Page-level text extractions
_ _ _

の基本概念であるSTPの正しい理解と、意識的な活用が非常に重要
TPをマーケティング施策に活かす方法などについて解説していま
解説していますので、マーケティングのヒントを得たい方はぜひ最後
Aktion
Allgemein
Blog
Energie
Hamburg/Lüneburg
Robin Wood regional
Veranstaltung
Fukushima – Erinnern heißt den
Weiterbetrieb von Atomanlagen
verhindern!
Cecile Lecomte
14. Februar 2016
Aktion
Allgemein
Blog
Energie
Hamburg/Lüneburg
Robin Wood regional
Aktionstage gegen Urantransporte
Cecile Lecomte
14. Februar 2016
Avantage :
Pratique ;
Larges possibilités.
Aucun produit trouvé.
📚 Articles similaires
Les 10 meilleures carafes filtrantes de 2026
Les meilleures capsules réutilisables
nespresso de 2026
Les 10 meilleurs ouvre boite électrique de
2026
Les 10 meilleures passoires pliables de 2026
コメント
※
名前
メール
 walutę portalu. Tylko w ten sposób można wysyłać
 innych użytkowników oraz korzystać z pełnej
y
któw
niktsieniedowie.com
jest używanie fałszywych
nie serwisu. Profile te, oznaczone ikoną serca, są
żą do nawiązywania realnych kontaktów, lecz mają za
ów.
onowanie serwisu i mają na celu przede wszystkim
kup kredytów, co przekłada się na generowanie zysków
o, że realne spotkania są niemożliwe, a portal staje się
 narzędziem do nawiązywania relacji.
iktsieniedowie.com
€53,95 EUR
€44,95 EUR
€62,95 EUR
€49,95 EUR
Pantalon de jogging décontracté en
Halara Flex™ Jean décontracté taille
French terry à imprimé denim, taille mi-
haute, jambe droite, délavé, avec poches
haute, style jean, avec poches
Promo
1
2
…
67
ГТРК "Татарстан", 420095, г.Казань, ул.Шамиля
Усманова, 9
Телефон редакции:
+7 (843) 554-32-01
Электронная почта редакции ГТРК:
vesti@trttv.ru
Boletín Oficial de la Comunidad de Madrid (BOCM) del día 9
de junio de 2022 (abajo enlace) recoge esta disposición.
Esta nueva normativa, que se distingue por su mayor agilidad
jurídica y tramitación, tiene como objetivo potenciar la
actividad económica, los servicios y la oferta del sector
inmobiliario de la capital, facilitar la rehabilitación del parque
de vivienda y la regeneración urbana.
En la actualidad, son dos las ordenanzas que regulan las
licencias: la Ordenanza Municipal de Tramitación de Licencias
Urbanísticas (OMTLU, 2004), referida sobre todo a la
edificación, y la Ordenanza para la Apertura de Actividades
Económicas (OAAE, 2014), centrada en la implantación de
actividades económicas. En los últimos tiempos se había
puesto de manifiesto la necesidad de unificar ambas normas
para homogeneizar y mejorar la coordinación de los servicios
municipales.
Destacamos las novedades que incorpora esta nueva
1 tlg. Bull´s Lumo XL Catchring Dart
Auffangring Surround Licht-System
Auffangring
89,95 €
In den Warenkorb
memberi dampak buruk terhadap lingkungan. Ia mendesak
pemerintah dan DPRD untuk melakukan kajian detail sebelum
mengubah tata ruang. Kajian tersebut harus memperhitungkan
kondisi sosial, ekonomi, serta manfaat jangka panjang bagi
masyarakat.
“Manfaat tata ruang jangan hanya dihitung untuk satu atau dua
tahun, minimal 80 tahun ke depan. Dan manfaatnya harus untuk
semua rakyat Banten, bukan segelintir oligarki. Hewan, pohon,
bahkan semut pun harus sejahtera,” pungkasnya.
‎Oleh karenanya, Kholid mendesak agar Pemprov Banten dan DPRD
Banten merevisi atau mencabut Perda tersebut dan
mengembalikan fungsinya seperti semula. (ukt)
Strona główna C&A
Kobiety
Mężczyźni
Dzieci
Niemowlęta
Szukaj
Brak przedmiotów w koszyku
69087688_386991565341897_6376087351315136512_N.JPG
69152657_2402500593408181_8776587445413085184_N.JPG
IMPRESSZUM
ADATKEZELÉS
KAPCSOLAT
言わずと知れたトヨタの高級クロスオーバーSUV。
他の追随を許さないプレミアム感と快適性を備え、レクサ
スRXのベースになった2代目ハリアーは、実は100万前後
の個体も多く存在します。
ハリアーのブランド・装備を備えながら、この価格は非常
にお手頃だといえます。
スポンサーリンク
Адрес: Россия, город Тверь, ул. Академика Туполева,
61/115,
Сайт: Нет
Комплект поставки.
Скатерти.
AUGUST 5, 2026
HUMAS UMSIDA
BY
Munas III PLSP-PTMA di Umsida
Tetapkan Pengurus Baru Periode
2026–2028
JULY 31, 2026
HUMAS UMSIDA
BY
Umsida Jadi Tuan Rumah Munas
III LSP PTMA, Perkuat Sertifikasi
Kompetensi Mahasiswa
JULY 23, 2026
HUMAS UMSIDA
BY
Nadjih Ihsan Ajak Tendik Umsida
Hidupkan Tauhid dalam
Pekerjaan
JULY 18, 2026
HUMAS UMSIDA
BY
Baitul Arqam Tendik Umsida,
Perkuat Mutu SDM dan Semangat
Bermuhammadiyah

_ _ _

- EXERCISE DESCRIPTION -
Give the records again, unchanged and complete.

- SOLUTION -
の基本概念であるSTPの正しい理解と、意識的な活用が非常に重要
TPをマーケティング施策に活かす方法などについて解説していま
解説していますので、マーケティングのヒントを得たい方はぜひ最後
Aktion
Allgemein
Blog
Energie
Hamburg/Lüneburg
Robin Wood regional
Veranstaltung
Fukushima – Erinnern heißt den
Weiterbetrieb von Atomanlagen
verhindern!
Cecile Lecomte
14. Februar 2016
Aktion
Allgemein
Blog
Energie
Hamburg/Lüneburg
Robin Wood regional
Aktionstage gegen Urantransporte
Cecile Lecomte
14. Februar 2016
Avantage :
Pratique ;
Larges possibilités.
Aucun produit trouvé.
📚 Articles similaires
Les 10 meilleures carafes filtrantes de 2026
Les meilleures capsules réutilisables
nespresso de 2026
Les 10 meilleurs ouvre boite électrique de
2026
Les 10 meilleures passoires pliables de 2026
コメント
※
名前
メール
 walutę portalu. Tylko w ten sposób można wysyłać
 innych użytkowników oraz korzystać z pełnej
y
któw
niktsieniedowie.com
jest używanie fałszywych
nie serwisu. Profile te, oznaczone ikoną serca, są
żą do nawiązywania realnych kontaktów, lecz mają za
ów.
onowanie serwisu i mają na celu przede wszystkim
kup kredytów, co przekłada się na generowanie zysków
o, że realne spotkania są niemożliwe, a portal staje się
 narzędziem do nawiązywania relacji.
iktsieniedowie.com
€53,95 EUR
€44,95 EUR
€62,95 EUR
€49,95 EUR
Pantalon de jogging décontracté en
Halara Flex™ Jean décontracté taille
French terry à imprimé denim, taille mi-
haute, jambe droite, délavé, avec poches
haute, style jean, avec poches
Promo
1
2
…
67
ГТРК "Татарстан", 420095, г.Казань, ул.Шамиля
Усманова, 9
Телефон редакции:
+7 (843) 554-32-01
Электронная почта редакции ГТРК:
vesti@trttv.ru
Boletín Oficial de la Comunidad de Madrid (BOCM) del día 9
de junio de 2022 (abajo enlace) recoge esta disposición.
Esta nueva normativa, que se distingue por su mayor agilidad
jurídica y tramitación, tiene como objetivo potenciar la
actividad económica, los servicios y la oferta del sector
inmobiliario de la capital, facilitar la rehabilitación del parque
de vivienda y la regeneración urbana.
En la actualidad, son dos las ordenanzas que regulan las
licencias: la Ordenanza Municipal de Tramitación de Licencias
Urbanísticas (OMTLU, 2004), referida sobre todo a la
edificación, y la Ordenanza para la Apertura de Actividades
Económicas (OAAE, 2014), centrada en la implantación de
actividades económicas. En los últimos tiempos se había
puesto de manifiesto la necesidad de unificar ambas normas
para homogeneizar y mejorar la coordinación de los servicios
municipales.
Destacamos las novedades que incorpora esta nueva
1 tlg. Bull´s Lumo XL Catchring Dart
Auffangring Surround Licht-System
Auffangring
89,95 €
In den Warenkorb
memberi dampak buruk terhadap lingkungan. Ia mendesak
pemerintah dan DPRD untuk melakukan kajian detail sebelum
mengubah tata ruang. Kajian tersebut harus memperhitungkan
kondisi sosial, ekonomi, serta manfaat jangka panjang bagi
masyarakat.
“Manfaat tata ruang jangan hanya dihitung untuk satu atau dua
tahun, minimal 80 tahun ke depan. Dan manfaatnya harus untuk
semua rakyat Banten, bukan segelintir oligarki. Hewan, pohon,
bahkan semut pun harus sejahtera,” pungkasnya.
‎Oleh karenanya, Kholid mendesak agar Pemprov Banten dan DPRD
Banten merevisi atau mencabut Perda tersebut dan
mengembalikan fungsinya seperti semula. (ukt)
Strona główna C&A
Kobiety
Mężczyźni
Dzieci
Niemowlęta
Szukaj
Brak przedmiotów w koszyku
69087688_386991565341897_6376087351315136512_N.JPG
69152657_2402500593408181_8776587445413085184_N.JPG
IMPRESSZUM
ADATKEZELÉS
KAPCSOLAT
言わずと知れたトヨタの高級クロスオーバーSUV。
他の追随を許さないプレミアム感と快適性を備え、レクサ
スRXのベースになった2代目ハリアーは、実は100万前後
の個体も多く存在します。
ハリアーのブランド・装備を備えながら、この価格は非常
にお手頃だといえます。
スポンサーリンク
Адрес: Россия, город Тверь, ул. Академика Туполева,
61/115,
Сайт: Нет
Комплект поставки.
Скатерти.
AUGUST 5, 2026
HUMAS UMSIDA
BY
Munas III PLSP-PTMA di Umsida
Tetapkan Pengurus Baru Periode
2026–2028
JULY 31, 2026
HUMAS UMSIDA
BY
Umsida Jadi Tuan Rumah Munas
III LSP PTMA, Perkuat Sertifikasi
Kompetensi Mahasiswa
JULY 23, 2026
HUMAS UMSIDA
BY
Nadjih Ihsan Ajak Tendik Umsida
Hidupkan Tauhid dalam
Pekerjaan
JULY 18, 2026
HUMAS UMSIDA
BY
Baitul Arqam Tendik Umsida,
Perkuat Mutu SDM dan Semangat
Bermuhammadiyah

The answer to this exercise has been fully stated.